ResourceQuota Controller内部实现原理图

请下载到本地放大查看。

具体各个模块的功能和交互请看下面的源码分析。

ResourceQuota Controller源码分析

上面的内部实现原理图显示，ResourceQuotaController是Kubenetes Controller Manager启动进行初始化众多Controllers的时候，通过调用startResourceQuotaController来完成ResourceQuotaController的启动。

###从kube-controller-manager的startResourceQuotaController开始

cmd/kube-controller-manager/app/core.go:76

func startResourceQuotaController(ctx ControllerContext) (bool, error) {
	resourceQuotaControllerClient := ctx.ClientBuilder.ClientOrDie("resourcequota-controller")
	resourceQuotaRegistry := quotainstall.NewRegistry(resourceQuotaControllerClient, ctx.InformerFactory)
	
	// 定义ReplenishmentController需要监控的资源对象
	groupKindsToReplenish := []schema.GroupKind{
		api.Kind("Pod"),
		api.Kind("Service"),
		api.Kind("ReplicationController"),
		api.Kind("PersistentVolumeClaim"),
		api.Kind("Secret"),
		api.Kind("ConfigMap"),
	}
	
	...
	
	go resourcequotacontroller.NewResourceQuotaController(
		resourceQuotaControllerOptions,
	).Run(int(ctx.Options.ConcurrentResourceQuotaSyncs), ctx.Stop)
	return true, nil
}

startResourceQuotaController启动一个goroutine，通过NewResourceQuotaController创建一个ResourceQuotaController并执行其Run方法开始提供ResourceQuotaController。

下面是ResourceQuotaController和ResourceQuotaControllerOptions结构体的定义。ResourceQuotaController中定义了几个关键Entity，分别是rqController、queue、missingUsageQueue、registry、replenishmentControllers，在上一节中的原理图中也能看到它们的身影。

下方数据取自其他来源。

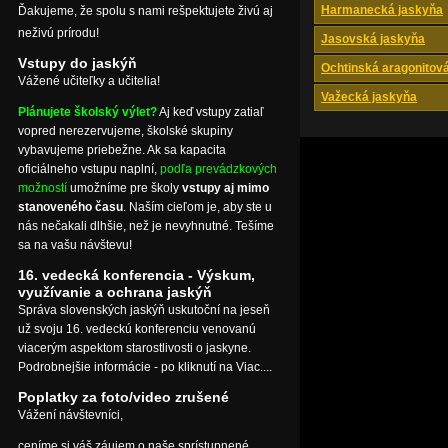
Harmanecká jaskyňa
Ďakujeme, že spolu s nami rešpektujete živú aj
neživú prírodu!
Jasovská jaskyňa
Vstupy do jaskýň
Ochtinská aragonitov
Vážené učiteľky a učitelia!
Važecká jaskyňa
Plánujete školský výlet?
Aj keď vstupy zatiaľ
vopred nerezervujeme, školské skupiny
vybavujeme priebežne. Ak sa kapacita
oficiálneho vstupu naplní,
podľa prevádzkových
možností
umožníme pre školy
vstupy aj mimo
stanoveného času
. Naším cieľom je, aby ste u
nás nečakali dlhšie, než je nevyhnutné. Tešíme
sa na vašu návštevu!
16. vedecká konferencia - Výskum,
využívanie a ochrana jaskýň
Správa slovenských jaskýň uskutoční na jeseň
už svoju 16. vedeckú konferenciu venovanú
viacerým aspektom starostlivosti o jaskyne.
Podrobnejšie informácie - po kliknutí na Viac....
Poplatky za foto/video zrušené
Vážení návštevníci,
ceníme si váš záujem o naše sprístupnené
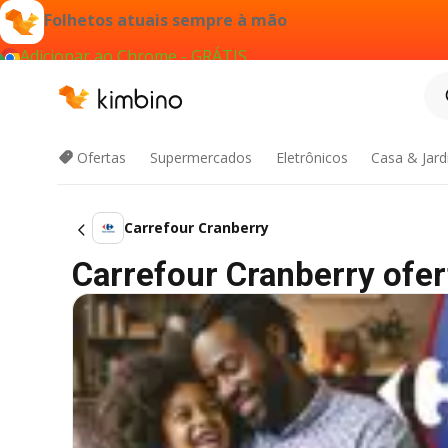
Folhetos atuais sempre à mão
Adicionar ao Chrome - GRÁTIS
Ofertas
Supermercados
Eletrônicos
Casa & Jar
Carrefour Cranberry
Carrefour Cranberry ofert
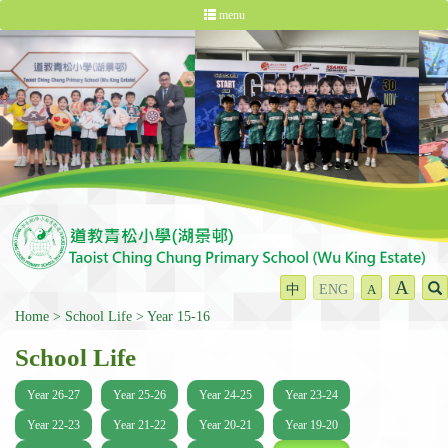
menu
A
中
ENG
A
Home
School Life
Year 15-16
School Life
Year 26-27
Year 25-26
Year 24-25
Year 23-24
Year 22-23
Year 21-22
Year 20-21
Year 19-20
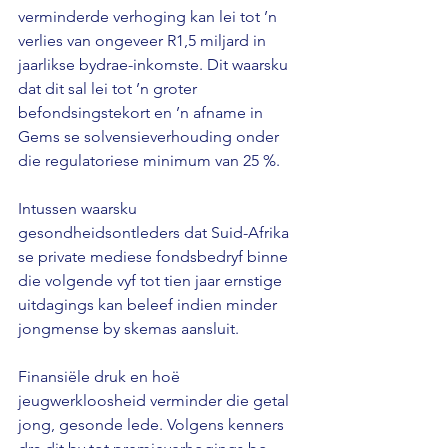
verminderde verhoging kan lei tot ’n 
verlies van ongeveer R1,5 miljard in 
jaarlikse bydrae-inkomste. Dit waarsku 
dat dit sal lei tot ’n groter 
befondsingstekort en ’n afname in 
Gems se solvensieverhouding onder 
die regulatoriese minimum van 25 %.
Intussen waarsku 
gesondheidsontleders dat Suid-Afrika 
se private mediese fondsbedryf binne 
die volgende vyf tot tien jaar ernstige 
uitdagings kan beleef indien minder 
jongmense by skemas aansluit. 
Finansiële druk en hoë 
jeugwerkloosheid verminder die getal 
jong, gesonde lede. Volgens kenners 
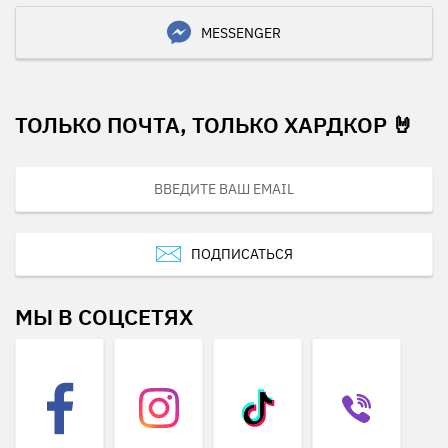
MESSENGER
ТОЛЬКО ПОЧТА, ТОЛЬКО ХАРДКОР 🤘
ПОДПИСАТЬСЯ
МЫ В СОЦСЕТЯХ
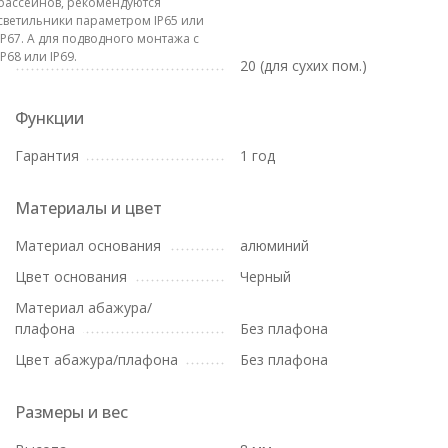
бассейнов, рекомендуются
светильники параметром IP65 или
IP67. А для подводного монтажа с
IP68 или IP69.
20 (для сухих пом.)
Функции
Гарантия
1 год
Материалы и цвет
Материал основания
алюминий
Цвет основания
Черный
Материал абажура/
плафона
Без плафона
Цвет абажура/плафона
Без плафона
Размеры и вес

###ResourceQuotaController定义

pkg/controller/resourcequota/resource_quota_controller.go:40

// ResourceQuotaControllerOptions holds options for creating a quota controller
type ResourceQuotaControllerOptions struct {
	// Must have authority to list all quotas, and update quota status
	KubeClient clientset.Interface
	// Controls full recalculation of quota usage
	ResyncPeriod controller.ResyncPeriodFunc
	// Knows how to calculate usage
	Registry quota.Registry
	// Knows how to build controllers that notify replenishment events
	ControllerFactory ReplenishmentControllerFactory
	// Controls full resync of objects monitored for replenihsment.
	ReplenishmentResyncPeriod controller.ResyncPeriodFunc
	// List of GroupKind objects that should be monitored for replenishment at
	// a faster frequency than the quota controller recalculation interval
	GroupKindsToReplenish []schema.GroupKind
}

// ResourceQuotaController is responsible for tracking quota usage status in the system
type ResourceQuotaController struct {
	// Must have authority to list all resources in the system, and update quota status
	kubeClient clientset.Interface
	// An index of resource quota objects by namespace
	rqIndexer cache.Indexer
	// Watches changes to all resource quota
	rqController *cache.Controller
	// ResourceQuota objects that need to be synchronized
	queue workqueue.RateLimitingInterface
	// missingUsageQueue holds objects that are missing the initial usage informatino
	missingUsageQueue workqueue.RateLimitingInterface
	// To allow injection of syncUsage for testing.
	syncHandler func(key string) error
	// function that controls full recalculation of quota usage
	resyncPeriod controller.ResyncPeriodFunc
	// knows how to calculate usage
	registry quota.Registry
	// controllers monitoring to notify for replenishment
	replenishmentControllers []cache.ControllerInterface
}

NewRegistry

接下来，我们看看startResourceQuotaController调用的NewRegistry、NewResourceQuotaController以及ResourceQuotaController的Run方法。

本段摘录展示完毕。